Thank you! Will try those. Alas, I have the one golden in the world that has no interest in food (note ... I can leave my dinner on the floor, leave the room and she won't touch it) and will not even think about eating vegetables. I will, however, give the aforementioned a shot. I know she will eat eggs (when she wants to) but I will give the rest a shot too!


----------



## coffenut (Jan 3, 2012)

B and G Mom said:


> She is lovely! I don't have any suggestions, but hope to see what others say as I'm in a similar boat. Our new boy from Turkey is a mess - terrible shave job and bad nutrition.
> 
> How old is she?


She is 4.5 years old which is what makes the puppy fur on her legs so funny.

You got a Turkey dog ... wait ... that didn't sound right .... 

In any case, how did that happen?


----------



## B and G Mom (Oct 29, 2014)

I'm going to try some of those as well!

Let me know how they work out for your girl, I know I have an uphill battle with our new boy's coat. Yes, he's a "Turkey dog" (that is what they call them)! A Golden from Turkey! I read about the Turkish Goldens in crisis and then found a thread about it - 3 weeks from filling out the adoption paperwork with Golden Retriever Rescue Inc - NJ we have a Turkish Golden in our pack! 

If you want to read more about him: 
http://www.goldenretrieverforum.com...457-treat-turkey-introducing-fitzpatrick.html


----------



## Piper_the_goldenpuppy (Aug 26, 2016)

I give Piper salmon oil and her coat has always stayed nice and shiny. I'm thinking about switching to coconut oil, because she gets salmon oil in her dog food, and her breath starts to smell really fishy after the oil she gets in the morning. She loves it though. 
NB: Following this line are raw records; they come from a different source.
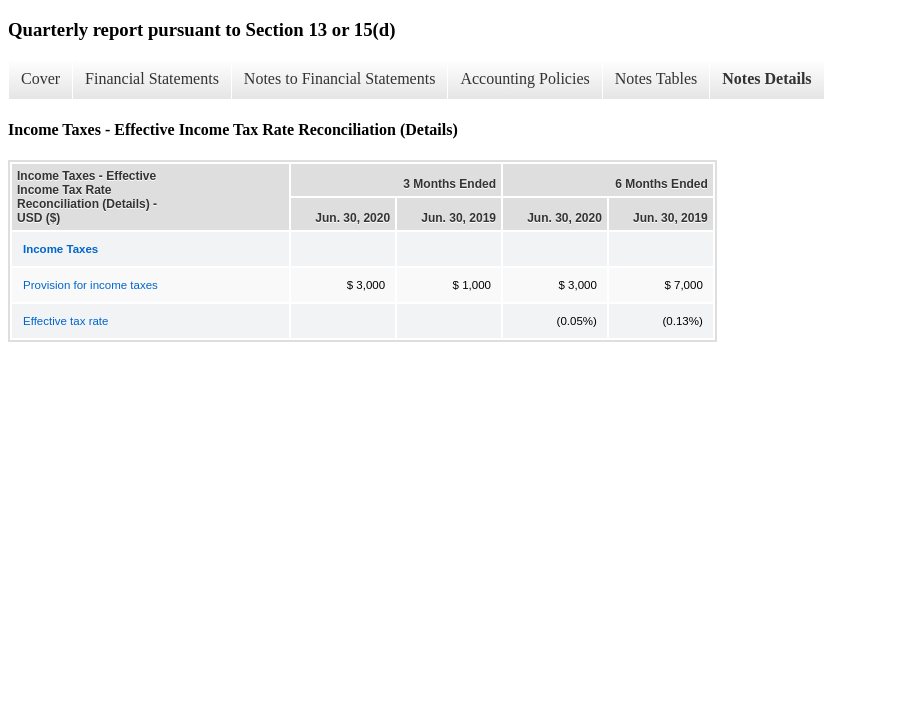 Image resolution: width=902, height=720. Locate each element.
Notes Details (766, 78)
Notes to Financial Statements (340, 78)
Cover (40, 78)
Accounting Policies (524, 78)
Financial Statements (152, 78)
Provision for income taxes (90, 285)
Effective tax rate (65, 321)
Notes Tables (656, 78)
I had a few thoughts about Káva...has she had her thyroid checked? Sometimes a retained puppy coat or a wonky coat in general can be an indication of hypothyroidism. It can also be an indication of growth hormone deficiency (pituitary gland failure). It might be worth discussing with her vet. Or, is there a chance she's got a food insensitivity? Sometimes an undercoat with a very thinned out overcoat can look like bits or retained puppy coat.


----------